▶ _EXERCISE AIM_: Full transcription, minus images: write out the listing below exactly as it appears.

▶ _MATERIAL TO PROCESS_:
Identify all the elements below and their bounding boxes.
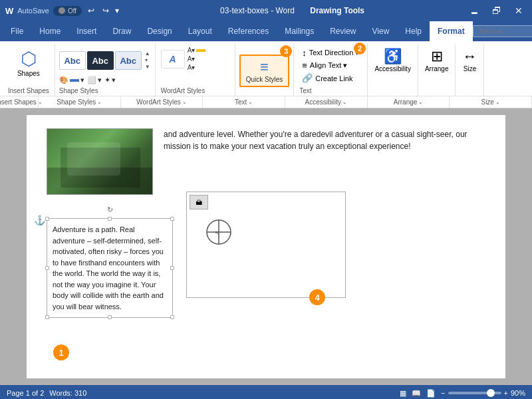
- restore-button[interactable]: 🗗: [488, 4, 505, 17]
- tab-design[interactable]: Design: [139, 21, 180, 41]
- redo-button[interactable]: ↪: [100, 6, 111, 15]
- text-effects-button[interactable]: A▾: [188, 64, 206, 71]
- word-count: Words: 310: [49, 389, 86, 397]
- anchor-icon: ⚓: [34, 213, 45, 227]
- arrange-label-row[interactable]: Arrange ⌄: [368, 96, 450, 108]
- style-medium[interactable]: Abc: [115, 51, 142, 70]
- chain-link-icon: 🔗: [302, 73, 313, 83]
- create-link-label: Create Link: [315, 74, 352, 82]
- size-expand-icon: ⌄: [495, 99, 500, 105]
- text-box-2[interactable]: 🏔 ↖ 4: [186, 192, 346, 298]
- align-text-button[interactable]: ≡ Align Text ▾: [299, 59, 362, 72]
- tab-draw[interactable]: Draw: [104, 21, 139, 41]
- document-title: 03-text-boxes - Word Drawing Tools: [220, 6, 364, 15]
- print-layout-icon[interactable]: 📄: [426, 389, 436, 398]
- style-boxes-row: Abc Abc Abc ▲ ▾ ▼: [59, 47, 151, 74]
- zoom-slider[interactable]: [448, 392, 501, 394]
- wordart-style-btn[interactable]: A: [161, 50, 185, 68]
- shape-styles-label-row[interactable]: Shape Styles ⌄: [39, 96, 121, 108]
- close-button[interactable]: ✕: [511, 4, 527, 17]
- wordart-styles-label-row[interactable]: WordArt Styles ⌄: [121, 96, 203, 108]
- text-fill-button[interactable]: A▾: [188, 47, 206, 54]
- text-box-1[interactable]: ↻ ⚓ Adventure is a path. Real adventure …: [47, 218, 173, 318]
- align-text-label: Align Text ▾: [310, 61, 348, 70]
- shape-styles-expand-icon: ⌄: [97, 99, 102, 105]
- shape-outline-button[interactable]: ⬜▾: [87, 76, 102, 84]
- text-fill-bar: [196, 49, 205, 52]
- quick-styles-button[interactable]: ≡ Quick Styles: [239, 55, 290, 87]
- tab-review[interactable]: Review: [322, 21, 364, 41]
- accessibility-label-row[interactable]: Accessibility ⌄: [285, 96, 368, 108]
- page-image: [47, 128, 153, 195]
- shape-fill-button[interactable]: 🎨 ▾: [59, 76, 84, 84]
- scroll-expand-icon[interactable]: ▾: [144, 57, 151, 64]
- zoom-thumb: [487, 389, 495, 397]
- tab-file[interactable]: File: [3, 21, 31, 41]
- handle-ml[interactable]: [45, 266, 49, 270]
- handle-bl[interactable]: [45, 315, 49, 319]
- toggle-dot: [59, 7, 65, 14]
- text-outline-button[interactable]: A▾: [188, 55, 206, 63]
- layout-icon[interactable]: ▦: [400, 389, 406, 398]
- tab-view[interactable]: View: [364, 21, 398, 41]
- accessibility-icon: ♿: [384, 48, 402, 65]
- status-right: ▦ 📖 📄 − + 90%: [400, 389, 525, 398]
- ribbon: File Home Insert Draw Design Layout Refe…: [0, 21, 532, 108]
- tab-references[interactable]: References: [220, 21, 277, 41]
- rotate-handle[interactable]: ↻: [107, 204, 113, 215]
- zoom-in-button[interactable]: +: [504, 389, 508, 397]
- handle-tc[interactable]: [108, 217, 112, 221]
- arrange-group: ⊞ Arrange: [418, 44, 456, 96]
- size-label-row[interactable]: Size ⌄: [450, 96, 532, 108]
- tab-home[interactable]: Home: [31, 21, 68, 41]
- scroll-down-icon[interactable]: ▼: [144, 64, 151, 70]
- accessibility-label: Accessibility: [374, 65, 410, 72]
- ribbon-right: ⬆ 💬: [473, 25, 532, 38]
- size-label: Size: [464, 65, 476, 72]
- minimize-button[interactable]: 🗕: [466, 4, 483, 17]
- scroll-up-icon[interactable]: ▲: [144, 51, 151, 57]
- handle-mr[interactable]: [170, 266, 174, 270]
- shapes-button[interactable]: ⬡ Shapes: [15, 47, 43, 78]
- handle-br[interactable]: [170, 315, 174, 319]
- fill-color-bar: [70, 79, 79, 82]
- arrange-expand-icon: ⌄: [418, 99, 423, 105]
- tab-row: File Home Insert Draw Design Layout Refe…: [0, 21, 532, 41]
- style-white-label: Abc: [64, 56, 80, 66]
- styles-scroll: ▲ ▾ ▼: [144, 51, 151, 70]
- acc-expand-icon: ⌄: [342, 99, 347, 105]
- handle-tr[interactable]: [170, 217, 174, 221]
- tab-layout[interactable]: Layout: [180, 21, 220, 41]
- text-direction-button[interactable]: ↕ Text Direction ▾: [299, 47, 362, 59]
- text-group: ↕ Text Direction ▾ 2 ≡ Align Text ▾ 🔗 Cr…: [294, 44, 368, 96]
- insert-shapes-label-row[interactable]: Insert Shapes ⌄: [0, 96, 39, 108]
- autosave-toggle[interactable]: Off: [53, 6, 82, 16]
- arrange-icon: ⊞: [431, 48, 443, 65]
- tell-me-input[interactable]: [473, 25, 532, 37]
- tab-insert[interactable]: Insert: [68, 21, 104, 41]
- tab-help[interactable]: Help: [397, 21, 430, 41]
- accessibility-button[interactable]: ♿ Accessibility: [372, 47, 413, 74]
- page-text-top: and adventure level. Whether you're a da…: [164, 128, 485, 195]
- style-white[interactable]: Abc: [59, 51, 86, 70]
- zoom-out-button[interactable]: −: [441, 389, 445, 397]
- arrange-button[interactable]: ⊞ Arrange: [422, 47, 452, 74]
- read-mode-icon[interactable]: 📖: [412, 389, 421, 398]
- undo-button[interactable]: ↩: [86, 6, 96, 15]
- svg-text:↖: ↖: [215, 229, 220, 237]
- create-link-button[interactable]: 🔗 Create Link: [299, 72, 362, 84]
- size-button[interactable]: ↔ Size: [460, 47, 479, 74]
- quick-styles-icon: ≡: [260, 59, 269, 76]
- more-commands-btn[interactable]: ▾: [115, 6, 119, 15]
- handle-tl[interactable]: [45, 217, 49, 221]
- style-dark[interactable]: Abc: [87, 51, 114, 70]
- text-label-row[interactable]: Text ⌄: [203, 96, 285, 108]
- quick-styles-section: ≡ Quick Styles 3: [235, 44, 295, 96]
- shape-effects-button[interactable]: ✦▾: [104, 76, 116, 84]
- tab-format[interactable]: Format: [430, 21, 473, 41]
- text-box-2-inner: 🏔 ↖: [187, 192, 345, 297]
- tab-mailings[interactable]: Mailings: [277, 21, 322, 41]
- handle-bc[interactable]: [108, 315, 112, 319]
- badge-2: 2: [354, 43, 366, 55]
- insert-shapes-group: ⬡ Shapes Insert Shapes: [3, 44, 55, 96]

▶ _RESULT OF THE EXERCISE_:
Identify all the elements below and their bounding boxes.
- restore-button[interactable]: 🗗: [488, 4, 505, 17]
- tab-design[interactable]: Design: [139, 21, 180, 41]
- redo-button[interactable]: ↪: [100, 6, 111, 15]
- text-effects-button[interactable]: A▾: [188, 64, 206, 71]
- word-count: Words: 310: [49, 389, 86, 397]
- anchor-icon: ⚓: [34, 213, 45, 227]
- arrange-label-row[interactable]: Arrange ⌄: [368, 96, 450, 108]
- style-medium[interactable]: Abc: [115, 51, 142, 70]
- chain-link-icon: 🔗: [302, 73, 313, 83]
- create-link-label: Create Link: [315, 74, 352, 82]
- size-expand-icon: ⌄: [495, 99, 500, 105]
- text-box-2[interactable]: 🏔 ↖ 4: [186, 192, 346, 298]
- align-text-button[interactable]: ≡ Align Text ▾: [299, 59, 362, 72]
- tab-draw[interactable]: Draw: [104, 21, 139, 41]
- document-title: 03-text-boxes - Word Drawing Tools: [220, 6, 364, 15]
- print-layout-icon[interactable]: 📄: [426, 389, 436, 398]
- style-boxes-row: Abc Abc Abc ▲ ▾ ▼: [59, 47, 151, 74]
- zoom-slider[interactable]: [448, 392, 501, 394]
- wordart-style-btn[interactable]: A: [161, 50, 185, 68]
- shape-styles-label-row[interactable]: Shape Styles ⌄: [39, 96, 121, 108]
- close-button[interactable]: ✕: [511, 4, 527, 17]
- wordart-styles-label-row[interactable]: WordArt Styles ⌄: [121, 96, 203, 108]
- text-fill-button[interactable]: A▾: [188, 47, 206, 54]
- text-box-1[interactable]: ↻ ⚓ Adventure is a path. Real adventure …: [47, 218, 173, 318]
- align-text-label: Align Text ▾: [310, 61, 348, 70]
- shape-styles-expand-icon: ⌄: [97, 99, 102, 105]
- shape-outline-button[interactable]: ⬜▾: [87, 76, 102, 84]
- text-fill-bar: [196, 49, 205, 52]
- quick-styles-button[interactable]: ≡ Quick Styles: [239, 55, 290, 87]
- tab-review[interactable]: Review: [322, 21, 364, 41]
- accessibility-label-row[interactable]: Accessibility ⌄: [285, 96, 368, 108]
- page-image: [47, 128, 153, 195]
- shape-fill-button[interactable]: 🎨 ▾: [59, 76, 84, 84]
- scroll-expand-icon[interactable]: ▾: [144, 57, 151, 64]
- zoom-thumb: [487, 389, 495, 397]
- tab-file[interactable]: File: [3, 21, 31, 41]
- handle-ml[interactable]: [45, 266, 49, 270]
- handle-bl[interactable]: [45, 315, 49, 319]
- toggle-dot: [59, 7, 65, 14]
- text-outline-button[interactable]: A▾: [188, 55, 206, 63]
- layout-icon[interactable]: ▦: [400, 389, 406, 398]
- tab-view[interactable]: View: [364, 21, 398, 41]
- accessibility-icon: ♿: [384, 48, 402, 65]
- status-right: ▦ 📖 📄 − + 90%: [400, 389, 525, 398]
- ribbon: File Home Insert Draw Design Layout Refe…: [0, 21, 532, 108]
- tab-references[interactable]: References: [220, 21, 277, 41]
- rotate-handle[interactable]: ↻: [107, 204, 113, 215]
- zoom-in-button[interactable]: +: [504, 389, 508, 397]
- handle-tc[interactable]: [108, 217, 112, 221]
- arrange-group: ⊞ Arrange: [418, 44, 456, 96]
- size-label-row[interactable]: Size ⌄: [450, 96, 532, 108]
- tab-home[interactable]: Home: [31, 21, 68, 41]
- scroll-down-icon[interactable]: ▼: [144, 64, 151, 70]
- accessibility-label: Accessibility: [374, 65, 410, 72]
- ribbon-right: ⬆ 💬: [473, 25, 532, 38]
- size-label: Size: [464, 65, 476, 72]
- minimize-button[interactable]: 🗕: [466, 4, 483, 17]
- scroll-up-icon[interactable]: ▲: [144, 51, 151, 57]
- handle-mr[interactable]: [170, 266, 174, 270]
- shapes-button[interactable]: ⬡ Shapes: [15, 47, 43, 78]
- handle-br[interactable]: [170, 315, 174, 319]
- fill-color-bar: [70, 79, 79, 82]
- arrange-expand-icon: ⌄: [418, 99, 423, 105]
- tab-row: File Home Insert Draw Design Layout Refe…: [0, 21, 532, 41]
- style-white-label: Abc: [64, 56, 80, 66]
- styles-scroll: ▲ ▾ ▼: [144, 51, 151, 70]
- acc-expand-icon: ⌄: [342, 99, 347, 105]
- handle-tr[interactable]: [170, 217, 174, 221]
- tab-layout[interactable]: Layout: [180, 21, 220, 41]
- text-direction-button[interactable]: ↕ Text Direction ▾: [299, 47, 362, 59]
- text-group: ↕ Text Direction ▾ 2 ≡ Align Text ▾ 🔗 Cr…: [294, 44, 368, 96]
- insert-shapes-label-row[interactable]: Insert Shapes ⌄: [0, 96, 39, 108]
- autosave-toggle[interactable]: Off: [53, 6, 82, 16]
- arrange-icon: ⊞: [431, 48, 443, 65]
- tell-me-input[interactable]: [473, 25, 532, 37]
- tab-insert[interactable]: Insert: [68, 21, 104, 41]
- tab-help[interactable]: Help: [397, 21, 430, 41]
- accessibility-button[interactable]: ♿ Accessibility: [372, 47, 413, 74]
- page-text-top: and adventure level. Whether you're a da…: [164, 128, 485, 195]
- style-white[interactable]: Abc: [59, 51, 86, 70]
- zoom-out-button[interactable]: −: [441, 389, 445, 397]
- arrange-button[interactable]: ⊞ Arrange: [422, 47, 452, 74]
- read-mode-icon[interactable]: 📖: [412, 389, 421, 398]
- undo-button[interactable]: ↩: [86, 6, 96, 15]
- svg-text:↖: ↖: [215, 229, 220, 237]
- create-link-button[interactable]: 🔗 Create Link: [299, 72, 362, 84]
- size-button[interactable]: ↔ Size: [460, 47, 479, 74]
- quick-styles-icon: ≡: [260, 59, 269, 76]
- more-commands-btn[interactable]: ▾: [115, 6, 119, 15]
- handle-tl[interactable]: [45, 217, 49, 221]
- style-dark[interactable]: Abc: [87, 51, 114, 70]
- text-label-row[interactable]: Text ⌄: [203, 96, 285, 108]
- quick-styles-section: ≡ Quick Styles 3: [235, 44, 295, 96]
- shape-effects-button[interactable]: ✦▾: [104, 76, 116, 84]
- tab-format[interactable]: Format: [430, 21, 473, 41]
- text-box-2-inner: 🏔 ↖: [187, 192, 345, 297]
- tab-mailings[interactable]: Mailings: [277, 21, 322, 41]
- handle-bc[interactable]: [108, 315, 112, 319]
- badge-2: 2: [354, 43, 366, 55]
- insert-shapes-group: ⬡ Shapes Insert Shapes: [3, 44, 55, 96]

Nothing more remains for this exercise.